International Journal of Population Data Science (Sep 2024)

Evolving the HDRUK Phenotype Library: Phenotype Creation and Editing

  • Daniel S Thayer,
  • Jack Scanlon,
  • Muhammad A Elmessary,
  • Artur Zinnorov,
  • Ieuan Scanlon,
  • Alex Coldea,
  • Hannah Davies,
  • Carla Oliveira,
  • Spiros Denaxas,
  • Emily Jefferson,
  • Harry Hemingway

DOI
https://doi.org/10.23889/ijpds.v9i5.2729
Journal volume & issue
Vol. 9, no. 5

Abstract

Read online

Objective The HDRUK Phenotype Library (phenotypes.healthdatagateway.org) shares definitions used to measure concepts of interest (such as diagnoses or treatments) within health datasets.
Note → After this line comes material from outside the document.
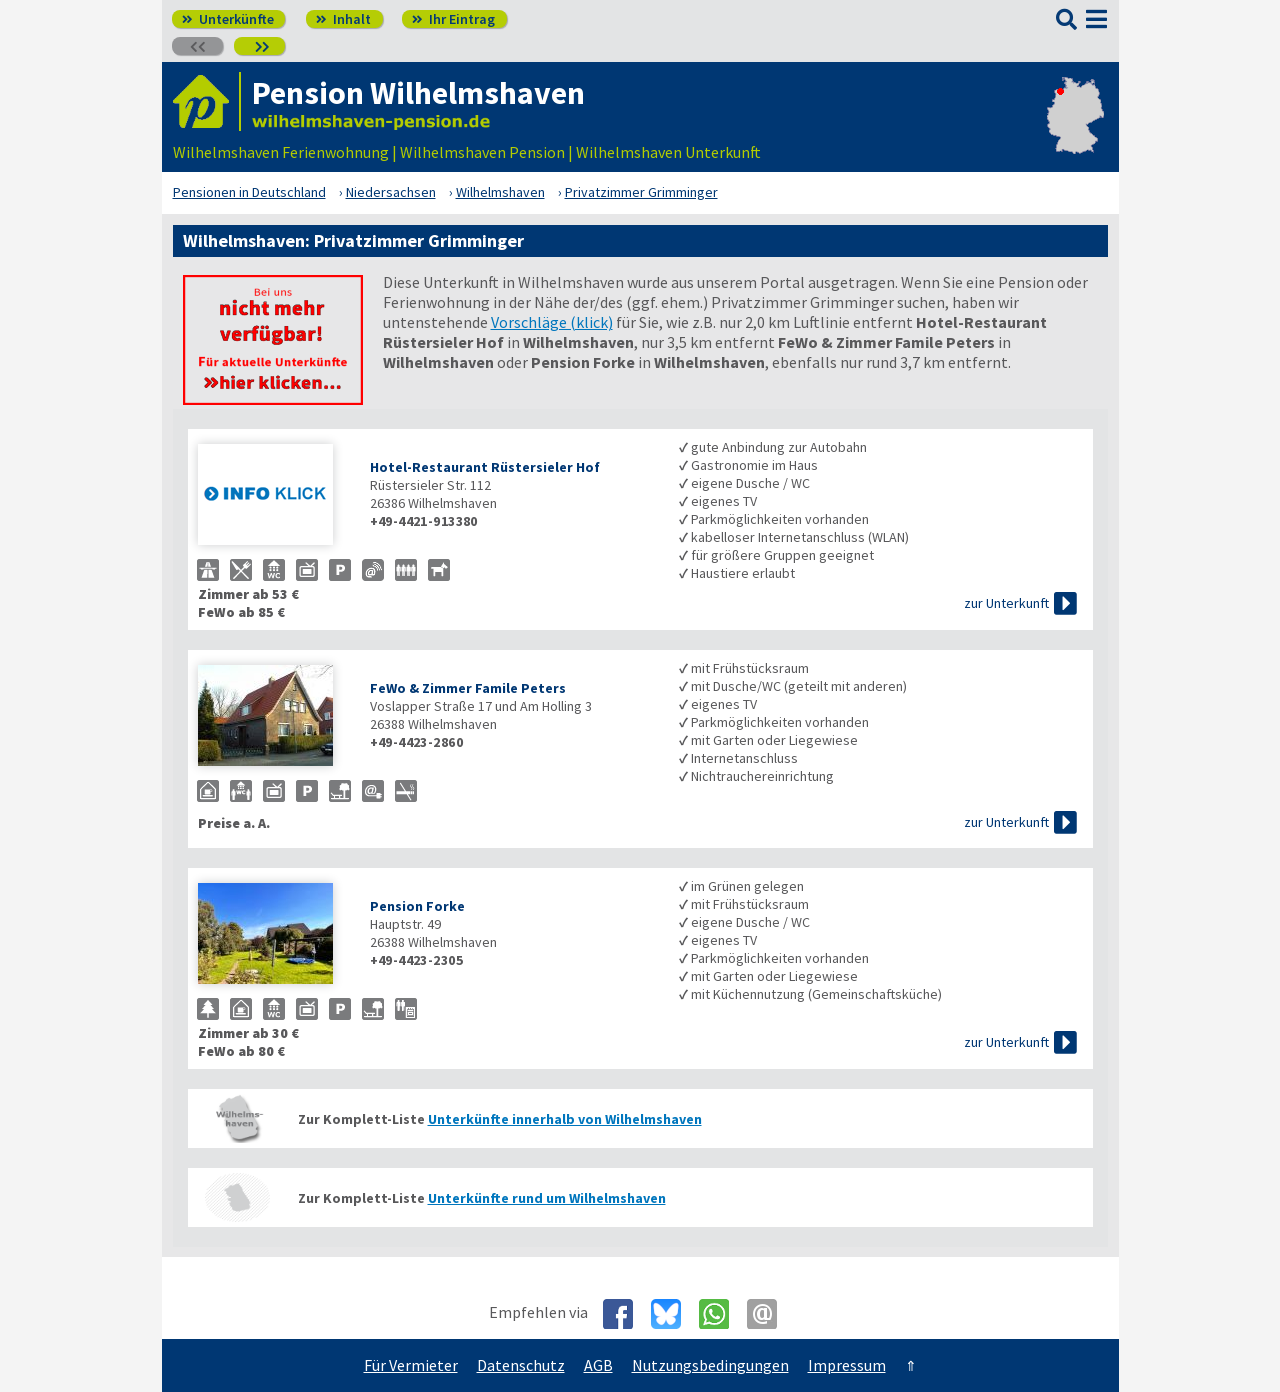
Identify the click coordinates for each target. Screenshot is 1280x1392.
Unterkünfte (228, 19)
It already holds more than 1000 phenotypes, with researchers able to contribute their work via an API. We aimed to create a more user-friendly method of contributing to the Library. Approach We designed a phenotype creation workflow enabling users to create and submit new content via web interface. Goals included clarity and ease of use for a broad range of users. Results A home page shows researchers’ own content. Researchers can create new phenotypes using a web form, entering metadata such as name, authors, description, and publications. Code lists are defined via one or more rules, including search terms or referring to another phenotype, or by CSV upload. Users can make their phenotypes accessible to a research group or to all authenticated users, as well as publish content on the web. Publication requests are reviewed to ensure content is complete and appropriate. Editing, with full history and version control, is also supported. Conclusions We implemented and released the new features. We are currently engaging researchers to get feedback and invite content submission. Implications The benefit of tools to support research transparency and repeatability is only realized when they are adopted. We hope that a GUI to support phenotype creation will broaden the Library’s user base help it serve as an enabler of higher-quality, more efficient research across the worldwide health data research community.